Enclosure, Sraghmore, Co. Wicklow
Co. Wicklow |
Enclosures
On a south-facing slope in Sraghmore, County Wicklow, beside a small stream, there is a circular enclosure approximately twenty metres across that exists more on paper than on the ground.
No earthwork, no bank, no visible trace greets anyone who walks to the spot; the enclosure announces itself only if you happen to be consulting a map drawn nearly two centuries ago.

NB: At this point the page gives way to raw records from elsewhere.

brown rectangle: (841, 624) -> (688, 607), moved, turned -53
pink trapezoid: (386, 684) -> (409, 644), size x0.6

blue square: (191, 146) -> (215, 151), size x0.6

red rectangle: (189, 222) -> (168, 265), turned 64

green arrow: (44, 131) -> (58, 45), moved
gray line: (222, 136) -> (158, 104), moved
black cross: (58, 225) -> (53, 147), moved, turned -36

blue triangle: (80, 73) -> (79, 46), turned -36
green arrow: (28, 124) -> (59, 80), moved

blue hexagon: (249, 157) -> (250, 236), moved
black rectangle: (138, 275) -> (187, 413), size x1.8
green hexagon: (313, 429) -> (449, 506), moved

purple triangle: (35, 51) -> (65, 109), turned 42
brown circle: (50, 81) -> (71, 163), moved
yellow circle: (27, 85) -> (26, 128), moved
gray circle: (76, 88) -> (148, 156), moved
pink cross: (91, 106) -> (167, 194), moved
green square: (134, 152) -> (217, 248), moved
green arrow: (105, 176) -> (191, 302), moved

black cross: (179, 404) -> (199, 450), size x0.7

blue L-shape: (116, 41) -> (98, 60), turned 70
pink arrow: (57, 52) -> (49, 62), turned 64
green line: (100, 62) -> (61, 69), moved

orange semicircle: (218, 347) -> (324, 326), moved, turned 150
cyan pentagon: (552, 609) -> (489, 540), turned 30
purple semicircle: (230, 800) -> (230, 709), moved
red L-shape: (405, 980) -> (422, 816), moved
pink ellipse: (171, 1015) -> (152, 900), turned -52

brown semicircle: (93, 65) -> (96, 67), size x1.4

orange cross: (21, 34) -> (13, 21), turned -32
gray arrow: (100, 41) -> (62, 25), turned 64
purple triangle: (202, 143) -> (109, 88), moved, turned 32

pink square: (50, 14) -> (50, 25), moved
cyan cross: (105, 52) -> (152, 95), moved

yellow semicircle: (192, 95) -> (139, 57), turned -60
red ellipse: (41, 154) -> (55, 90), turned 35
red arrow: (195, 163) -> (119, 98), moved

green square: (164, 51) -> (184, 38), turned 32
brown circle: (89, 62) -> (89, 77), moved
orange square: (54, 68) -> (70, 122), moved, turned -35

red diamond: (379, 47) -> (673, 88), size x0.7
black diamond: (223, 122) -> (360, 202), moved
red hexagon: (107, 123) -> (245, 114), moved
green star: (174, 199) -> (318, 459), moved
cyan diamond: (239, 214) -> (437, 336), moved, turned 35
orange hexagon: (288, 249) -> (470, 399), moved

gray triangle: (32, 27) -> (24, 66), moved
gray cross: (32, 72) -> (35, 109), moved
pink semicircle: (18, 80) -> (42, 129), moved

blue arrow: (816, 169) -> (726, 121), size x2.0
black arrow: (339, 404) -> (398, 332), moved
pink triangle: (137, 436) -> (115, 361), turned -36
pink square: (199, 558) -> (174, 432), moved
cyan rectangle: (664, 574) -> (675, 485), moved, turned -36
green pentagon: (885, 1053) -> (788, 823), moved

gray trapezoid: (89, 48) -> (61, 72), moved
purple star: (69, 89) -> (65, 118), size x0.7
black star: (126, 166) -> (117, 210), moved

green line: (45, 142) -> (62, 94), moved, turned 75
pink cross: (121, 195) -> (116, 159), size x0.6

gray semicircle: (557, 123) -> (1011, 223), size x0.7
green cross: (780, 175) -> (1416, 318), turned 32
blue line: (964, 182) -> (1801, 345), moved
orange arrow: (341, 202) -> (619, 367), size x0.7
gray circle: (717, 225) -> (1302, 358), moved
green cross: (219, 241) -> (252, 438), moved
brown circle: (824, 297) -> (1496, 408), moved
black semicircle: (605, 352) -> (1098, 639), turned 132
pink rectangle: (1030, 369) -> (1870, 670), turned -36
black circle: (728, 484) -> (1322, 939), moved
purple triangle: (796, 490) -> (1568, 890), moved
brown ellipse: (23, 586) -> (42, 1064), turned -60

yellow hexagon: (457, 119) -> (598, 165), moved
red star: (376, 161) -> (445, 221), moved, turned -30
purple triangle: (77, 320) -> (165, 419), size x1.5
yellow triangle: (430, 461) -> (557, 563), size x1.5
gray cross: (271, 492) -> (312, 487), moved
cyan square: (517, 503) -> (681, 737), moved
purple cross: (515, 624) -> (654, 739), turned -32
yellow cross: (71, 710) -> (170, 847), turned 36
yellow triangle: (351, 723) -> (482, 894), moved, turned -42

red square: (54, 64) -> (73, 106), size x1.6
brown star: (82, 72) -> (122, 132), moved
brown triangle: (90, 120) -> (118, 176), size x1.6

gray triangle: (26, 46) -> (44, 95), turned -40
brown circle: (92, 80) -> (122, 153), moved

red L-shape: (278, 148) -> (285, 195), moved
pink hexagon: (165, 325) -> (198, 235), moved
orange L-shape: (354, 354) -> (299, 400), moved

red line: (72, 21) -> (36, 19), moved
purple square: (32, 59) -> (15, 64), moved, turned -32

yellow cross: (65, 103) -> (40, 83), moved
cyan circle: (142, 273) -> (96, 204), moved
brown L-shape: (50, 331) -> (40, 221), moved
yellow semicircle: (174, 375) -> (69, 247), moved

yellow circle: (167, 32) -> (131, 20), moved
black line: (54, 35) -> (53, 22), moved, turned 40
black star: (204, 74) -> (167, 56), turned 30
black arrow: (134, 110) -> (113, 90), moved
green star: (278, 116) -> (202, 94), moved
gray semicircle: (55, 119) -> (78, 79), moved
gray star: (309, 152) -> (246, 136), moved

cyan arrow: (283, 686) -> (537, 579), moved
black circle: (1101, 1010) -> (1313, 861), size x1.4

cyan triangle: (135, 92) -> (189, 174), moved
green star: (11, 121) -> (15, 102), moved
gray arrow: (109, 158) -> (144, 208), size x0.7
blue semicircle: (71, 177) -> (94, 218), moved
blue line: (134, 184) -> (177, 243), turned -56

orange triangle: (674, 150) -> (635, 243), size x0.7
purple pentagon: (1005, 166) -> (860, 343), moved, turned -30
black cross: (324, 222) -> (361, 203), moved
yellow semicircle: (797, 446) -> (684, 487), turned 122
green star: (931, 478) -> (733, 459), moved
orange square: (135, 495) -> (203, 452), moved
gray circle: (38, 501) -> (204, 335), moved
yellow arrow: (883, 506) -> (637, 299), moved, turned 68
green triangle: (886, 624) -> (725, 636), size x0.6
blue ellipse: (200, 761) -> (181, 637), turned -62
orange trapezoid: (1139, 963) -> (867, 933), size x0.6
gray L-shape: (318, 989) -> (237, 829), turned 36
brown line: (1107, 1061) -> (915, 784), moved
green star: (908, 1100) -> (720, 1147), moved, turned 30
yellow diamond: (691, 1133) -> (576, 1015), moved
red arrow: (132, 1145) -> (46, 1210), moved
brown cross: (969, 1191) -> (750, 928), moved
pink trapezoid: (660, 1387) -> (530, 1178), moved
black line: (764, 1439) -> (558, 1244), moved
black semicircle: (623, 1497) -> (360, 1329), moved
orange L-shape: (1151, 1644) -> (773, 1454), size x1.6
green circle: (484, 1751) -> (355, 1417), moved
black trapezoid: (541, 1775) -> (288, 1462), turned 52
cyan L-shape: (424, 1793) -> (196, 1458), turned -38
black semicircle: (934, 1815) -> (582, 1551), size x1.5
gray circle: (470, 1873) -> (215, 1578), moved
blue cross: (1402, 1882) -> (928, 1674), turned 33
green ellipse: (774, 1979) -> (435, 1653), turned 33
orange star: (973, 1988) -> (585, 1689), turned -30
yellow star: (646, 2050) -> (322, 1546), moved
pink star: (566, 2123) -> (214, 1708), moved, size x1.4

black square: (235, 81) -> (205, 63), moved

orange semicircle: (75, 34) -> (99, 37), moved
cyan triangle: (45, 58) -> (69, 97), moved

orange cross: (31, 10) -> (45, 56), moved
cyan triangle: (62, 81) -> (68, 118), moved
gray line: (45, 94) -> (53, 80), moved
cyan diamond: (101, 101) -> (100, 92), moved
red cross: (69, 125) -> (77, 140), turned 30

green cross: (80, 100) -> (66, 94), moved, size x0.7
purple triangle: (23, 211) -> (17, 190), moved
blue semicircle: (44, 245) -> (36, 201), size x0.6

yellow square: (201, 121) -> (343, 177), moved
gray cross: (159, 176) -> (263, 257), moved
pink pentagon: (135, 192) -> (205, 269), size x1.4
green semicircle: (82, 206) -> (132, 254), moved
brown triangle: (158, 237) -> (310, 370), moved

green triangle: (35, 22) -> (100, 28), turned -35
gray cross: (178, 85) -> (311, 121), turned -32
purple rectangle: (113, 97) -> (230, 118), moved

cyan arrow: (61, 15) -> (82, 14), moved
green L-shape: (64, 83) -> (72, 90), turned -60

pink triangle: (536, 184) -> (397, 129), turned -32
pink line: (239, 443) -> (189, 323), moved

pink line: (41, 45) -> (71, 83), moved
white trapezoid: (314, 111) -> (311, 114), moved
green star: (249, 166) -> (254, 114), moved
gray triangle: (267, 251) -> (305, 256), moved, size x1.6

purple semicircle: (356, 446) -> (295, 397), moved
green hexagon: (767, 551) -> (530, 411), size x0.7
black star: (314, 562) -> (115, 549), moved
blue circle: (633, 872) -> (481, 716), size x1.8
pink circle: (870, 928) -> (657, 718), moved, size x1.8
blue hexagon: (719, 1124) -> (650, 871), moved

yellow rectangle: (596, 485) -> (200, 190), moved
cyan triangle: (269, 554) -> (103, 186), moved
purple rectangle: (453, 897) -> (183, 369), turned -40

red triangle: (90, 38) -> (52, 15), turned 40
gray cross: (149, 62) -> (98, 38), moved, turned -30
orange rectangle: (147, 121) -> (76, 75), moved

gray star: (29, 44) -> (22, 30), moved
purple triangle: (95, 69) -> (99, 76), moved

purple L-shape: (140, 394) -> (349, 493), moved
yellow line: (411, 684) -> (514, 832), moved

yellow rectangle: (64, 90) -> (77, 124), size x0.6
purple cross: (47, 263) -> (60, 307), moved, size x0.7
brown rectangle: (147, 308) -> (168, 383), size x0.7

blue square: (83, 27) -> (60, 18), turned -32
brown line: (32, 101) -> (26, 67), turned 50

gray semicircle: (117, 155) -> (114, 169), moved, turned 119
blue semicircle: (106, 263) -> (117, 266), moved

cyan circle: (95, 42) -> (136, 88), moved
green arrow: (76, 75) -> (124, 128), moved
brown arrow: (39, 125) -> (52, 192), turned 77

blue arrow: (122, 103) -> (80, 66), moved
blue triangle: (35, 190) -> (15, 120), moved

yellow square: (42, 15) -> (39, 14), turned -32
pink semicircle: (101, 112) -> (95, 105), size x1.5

The evidence for it comes from the Ordnance Survey's six-inch map of 1838, where surveyors recorded the feature using hachures, the short radiating lines that cartographers used to indicate raised earthworks or sloped ground. That a trained surveyor considered it worth marking suggests something was legible in the landscape at the time, even if whatever remained of the bank or ditch has since been ploughed, grazed, or simply weathered away. Circular enclosures of this kind are common across Ireland and can date from the prehistoric period through to the early medieval, sometimes serving as settlement enclosures, sometimes as farmsteads, sometimes as ceremonial spaces. Without excavation, the Sraghmore example carries no firm date, only the outline caught by a nineteenth-century pencil.
What remains, then, is largely cartographic. The 1838 map preserves a moment when the enclosure had enough physical presence to be recorded, and that record is now the thing itself.